====== Task input ======
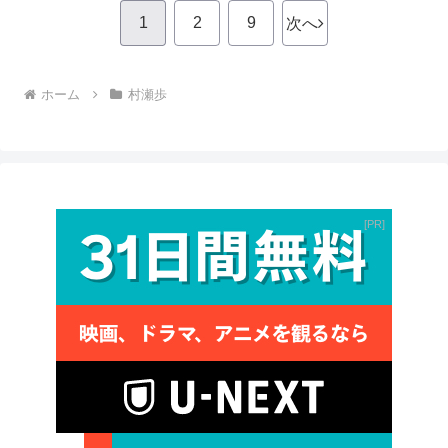
1
2
9
次へ
ホーム
村瀬歩
PR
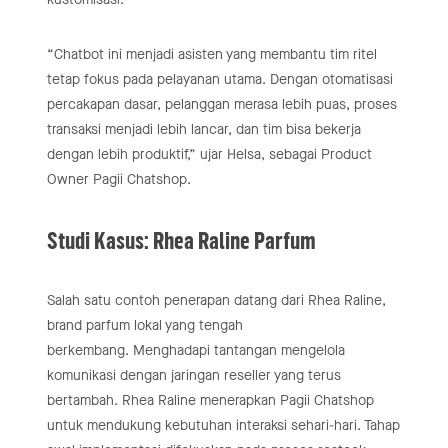
“Chatbot ini menjadi asisten yang membantu tim ritel
tetap fokus pada pelayanan utama. Dengan otomatisasi
percakapan dasar, pelanggan merasa lebih puas, proses
transaksi menjadi lebih lancar, dan tim bisa bekerja
dengan lebih produktif,” ujar Helsa, sebagai Product
Owner Pagii Chatshop.
Studi Kasus: Rhea Raline Parfum
Salah satu contoh penerapan datang dari Rhea Raline,
brand parfum lokal yang tengah
berkembang. Menghadapi tantangan mengelola
komunikasi dengan jaringan reseller yang terus
bertambah. Rhea Raline menerapkan Pagii Chatshop
untuk mendukung kebutuhan interaksi sehari-hari. Tahap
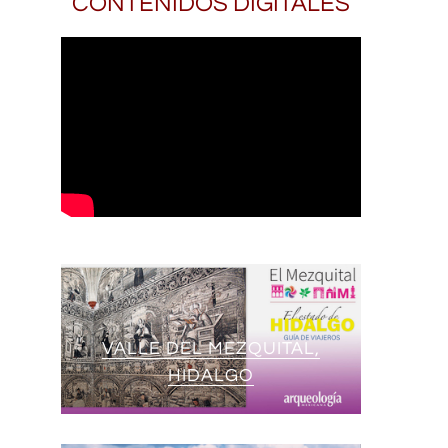
CONTENIDOS DIGITALES
VALLE DEL MEZQUITAL,
HIDALGO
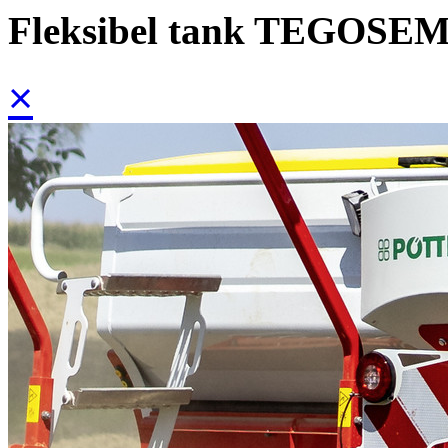
Fleksibel tank TEGOSE
×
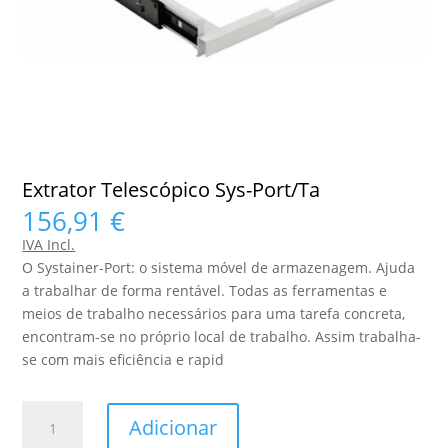
Extrator Telescópico Sys-Port/Ta
156,91
€
IVA Incl.
O Systainer-Port: o sistema móvel de armazenagem. Ajuda
a trabalhar de forma rentável. Todas as ferramentas e
meios de trabalho necessários para uma tarefa concreta,
encontram-se no próprio local de trabalho. Assim trabalha-
se com mais eficiência e rapid
Quantidade
Adicionar
de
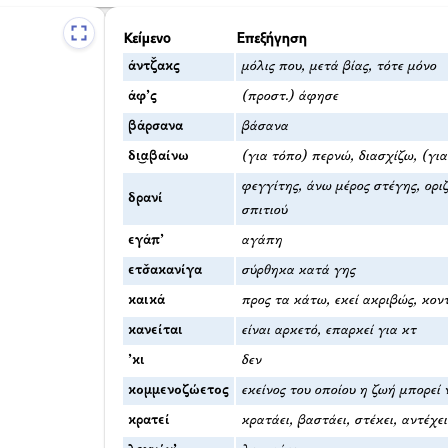
Κείμενο
Επεξήγηση
άντζ̌ακς
μόλις που, μετά βίας, τότε μόνο
άφ’ς
(προστ.) άφησε
βάρσανα
βάσανα
δι͜αβαίνω
(για τόπο) περνώ, διασχίζω, (γι
φεγγίτης, άνω μέρος στέγης, ορι
δρανί
σπιτιού
εγάπ’
αγάπη
ετσ̌ακανίγα
σύρθηκα κατά γης
καικά
προς τα κάτω, εκεί ακριβώς, κον
κανείται
είναι αρκετό, επαρκεί για κτ
’κι
δεν
κομμενοζώετος
εκείνος του οποίου η ζωή μπορεί 
κρατεί
κρατάει, βαστάει, στέκει, αντέχει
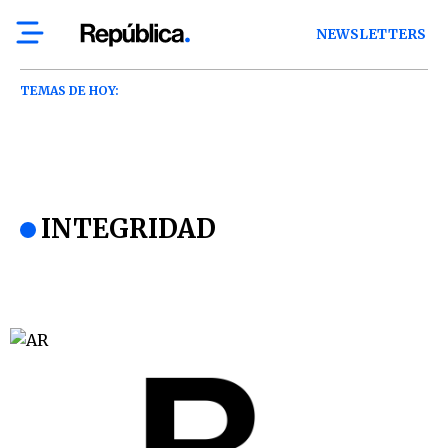
NEWSLETTERS
TEMAS DE HOY:
INTEGRIDAD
======
What is expected:
Copy the data exactly. Pictures do not belong in the copy.

Task response:
1
2
9
次へ
ホーム
村瀬歩
PR
“Chatbot ini menjadi asisten yang membantu tim ritel
tetap fokus pada pelayanan utama. Dengan otomatisasi
percakapan dasar, pelanggan merasa lebih puas, proses
transaksi menjadi lebih lancar, dan tim bisa bekerja
dengan lebih produktif,” ujar Helsa, sebagai Product
Owner Pagii Chatshop.
Studi Kasus: Rhea Raline Parfum
Salah satu contoh penerapan datang dari Rhea Raline,
brand parfum lokal yang tengah
berkembang. Menghadapi tantangan mengelola
komunikasi dengan jaringan reseller yang terus
bertambah. Rhea Raline menerapkan Pagii Chatshop
untuk mendukung kebutuhan interaksi sehari-hari. Tahap
CONTENIDOS DIGITALES
VALLE DEL MEZQUITAL,
HIDALGO
Fleksibel tank TEGOSE
×
Extrator Telescópico Sys-Port/Ta
156,91
€
IVA Incl.
O Systainer-Port: o sistema móvel de armazenagem. Ajuda
a trabalhar de forma rentável. Todas as ferramentas e
meios de trabalho necessários para uma tarefa concreta,
encontram-se no próprio local de trabalho. Assim trabalha-
se com mais eficiência e rapid
Quantidade
Adicionar
de
Κείμενο
Επεξήγηση
άντζ̌ακς
μόλις που, μετά βίας, τότε μόνο
άφ’ς
(προστ.) άφησε
βάρσανα
βάσανα
δι͜αβαίνω
(για τόπο) περνώ, διασχίζω, (γι
φεγγίτης, άνω μέρος στέγης, ορι
δρανί
σπιτιού
εγάπ’
αγάπη
ετσ̌ακανίγα
σύρθηκα κατά γης
καικά
προς τα κάτω, εκεί ακριβώς, κον
κανείται
είναι αρκετό, επαρκεί για κτ
’κι
δεν
κομμενοζώετος
εκείνος του οποίου η ζωή μπορεί 
κρατεί
κρατάει, βαστάει, στέκει, αντέχει
NEWSLETTERS
TEMAS DE HOY:
INTEGRIDAD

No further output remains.